Exactly right, Scott. The farther west we are, the greater the length of
the part of our path to EU that's through the auroral oval, which adds
both attenuation and sometimes flutter. From near San Francisco, I do
FAR better to AF than to EU. Stations in NM, AZ, and SoCal have a
marginally better path than mine.
And, as others have noted, paths with reflections from water can be
stronger than those over land.
And any meaningful analysis must be of large samples, to average out the
randomness of propagation. I've used the RBN when there's little or no
band activity to troubleshoot issues with my TX antennas. I did the
study in 10-12 nights spread over several weeks, each night transmitting
TEST K9YC into one antenna and TEST W6BX into the other, six times in
sequence for each call, alternating between the two, then pausing for
5-10 minutes, and repeating.
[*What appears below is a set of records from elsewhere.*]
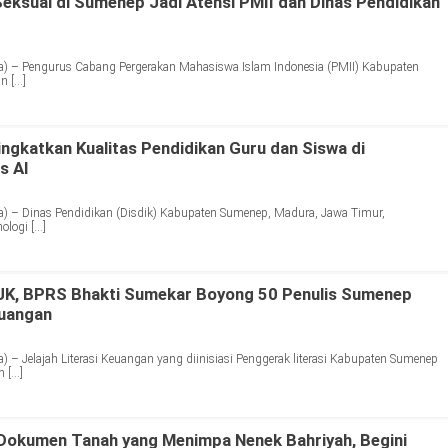
eksual di Sumenep Jadi Atensi PMII dan Dinas Pendidikan
) – Pengurus Cabang Pergerakan Mahasiswa Islam Indonesia (PMII) Kabupaten
n […]
ngkatkan Kualitas Pendidikan Guru dan Siswa di
s AI
) – Dinas Pendidikan (Disdik) Kabupaten Sumenep, Madura, Jawa Timur,
ologi […]
OJK, BPRS Bhakti Sumekar Boyong 50 Penulis Sumenep
euangan
 – Jelajah Literasi Keuangan yang diinisiasi Penggerak literasi Kabupaten Sumenep
 […]
Dokumen Tanah yang Menimpa Nenek Bahriyah, Begini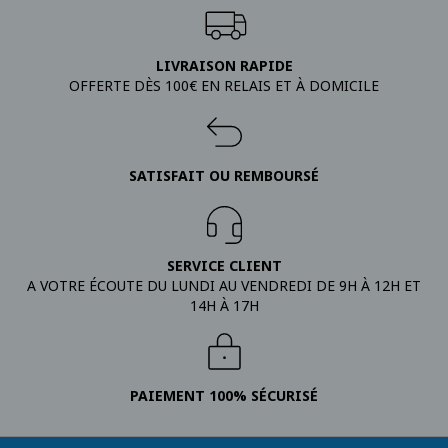
LIVRAISON RAPIDE
OFFERTE DÈS 100€ EN RELAIS ET À DOMICILE
SATISFAIT OU REMBOURSÉ
SERVICE CLIENT
A VOTRE ÉCOUTE DU LUNDI AU VENDREDI DE 9H À 12H ET
14H À 17H
PAIEMENT 100% SÉCURISÉ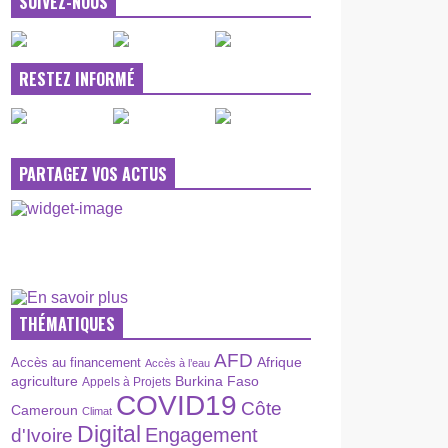
SUIVEZ-NOUS
RESTEZ INFORMÉ
PARTAGEZ VOS ACTUS
THÉMATIQUES
AFD
Afrique
Accès au financement
Accès à l’eau
agriculture
Burkina Faso
Appels à Projets
COVID19
Côte
Cameroun
Climat
Digital
Engagement
d'Ivoire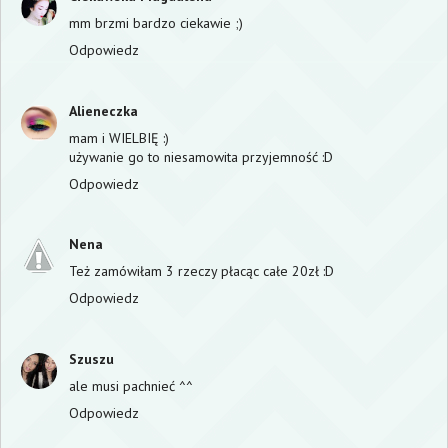
mm brzmi bardzo ciekawie ;)
Odpowiedz
Alieneczka
mam i WIELBIĘ :)
używanie go to niesamowita przyjemność :D
Odpowiedz
Nena
Też zamówiłam 3 rzeczy płacąc całe 20zł :D
Odpowiedz
Szuszu
ale musi pachnieć ^^
Odpowiedz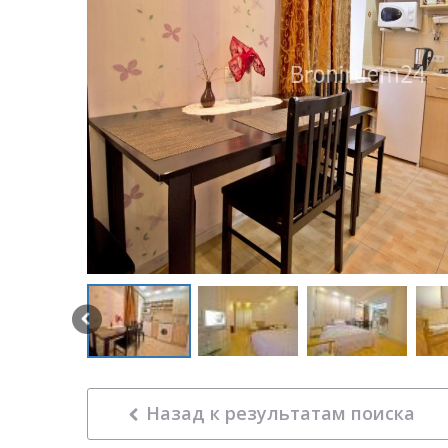
Назад к результатам поиска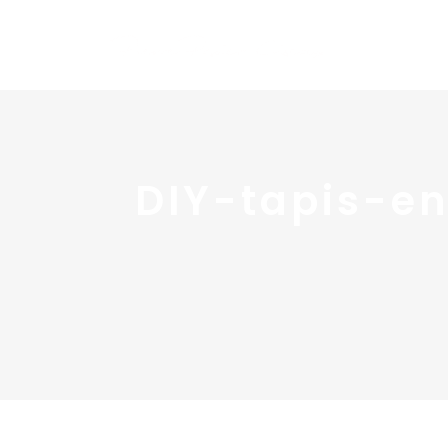
DIY-tapis-e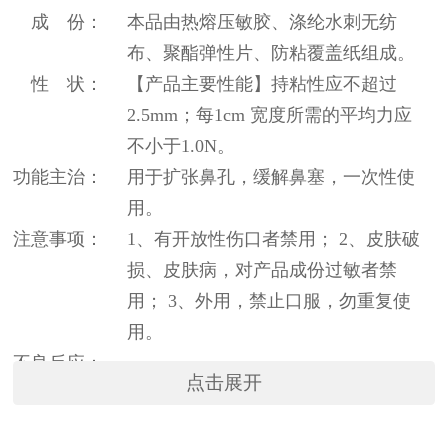
成 份：
本品由热熔压敏胶、涤纶水刺无纺
布、聚酯弹性片、防粘覆盖纸组成。
性 状：
【产品主要性能】持粘性应不超过
2.5mm；每1cm 宽度所需的平均力应
不小于1.0N。
功能主治：
用于扩张鼻孔，缓解鼻塞，一次性使
用。
注意事项：
1、有开放性伤口者禁用； 2、皮肤破
损、皮肤病，对产品成份过敏者禁
用； 3、外用，禁止口服，勿重复使
用。
不良反应：
点击展开
贮 藏：
密封、防晒、防潮、置室内干燥处。
禁 忌：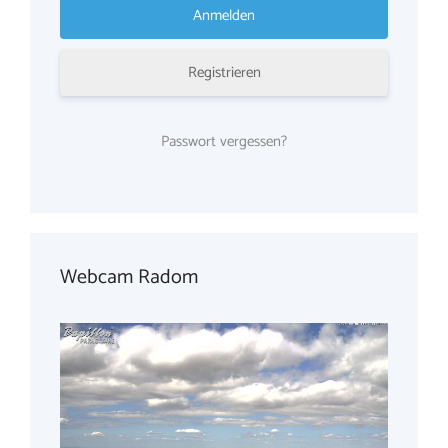
Registrieren
Passwort vergessen?
Webcam Radom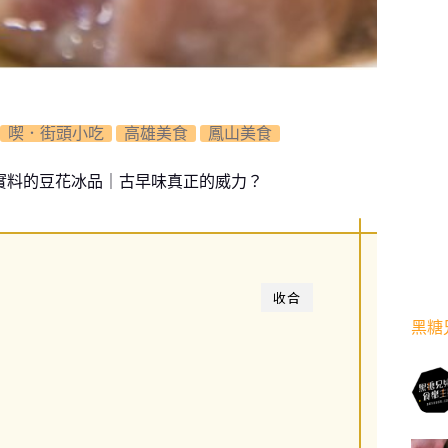
喫．街頭小吃
高雄美食
鳳山美食
材實料的豆花冰品｜古早味真正的威力？
收合
黑糖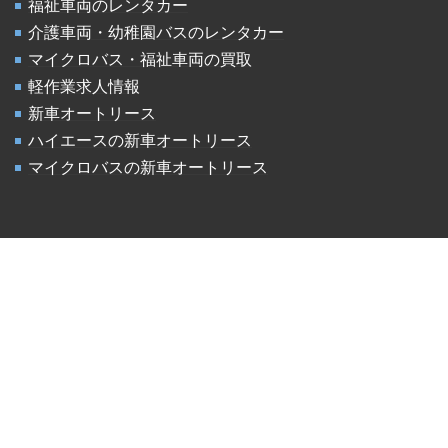
福祉車両のレンタカー
介護車両・幼稚園バスのレンタカー
マイクロバス・福祉車両の買取
軽作業求人情報
新車オートリース
ハイエースの新車オートリース
マイクロバスの新車オートリース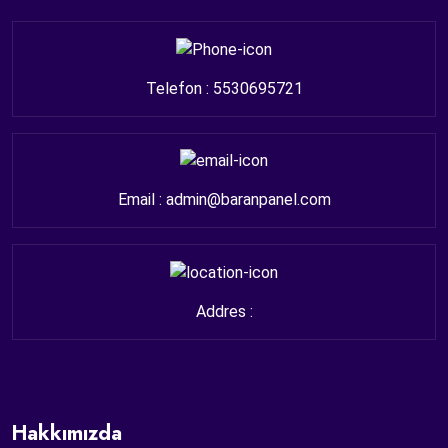
Telefon : 5530695721
Email : admin@baranpanel.com
Addres :
Hakkımızda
I loaded reports from each reporting
station into a spreadsheet, then tabulated and averaged the results for
each, and sorting those averages by azimuth. All three antennas have
some directivity by virtue of interaction with each other and my towers;
I did separate A/B tests like this for these combinations. The results
clearly confirmed results during contests -- two of those antennas are
about 7 dB down from the third.
The problem is either the connections in the radial system for the
tower, which acts as a passive reflector for the two antennas, or
absorption by the dense redwoods that surround them. Can't do anything
about the trees, but I'm working on the radial system.
73, Jim K9YC
On 11/11/2021 11:04 AM, K9MA wrote:
The results of one contest really don't tell you anything. Propagation
is just too variable.
One of the biggest factors in DX contests is how close the path goes to
the magnetic pole. If you play around with Google Maps, which will plot
circle routes, you will see, for example, how that path between EU an NA
varies dramatically as you move the endpoints east-west, at the same
latitude. A station in NA 200 miles east of another usually has a huge
advantage on that path. I hear that all the time: a station 200 miles
east of me working Europeans I can't hear. For non-polar paths, I don't
think there is often a big difference due to longitude.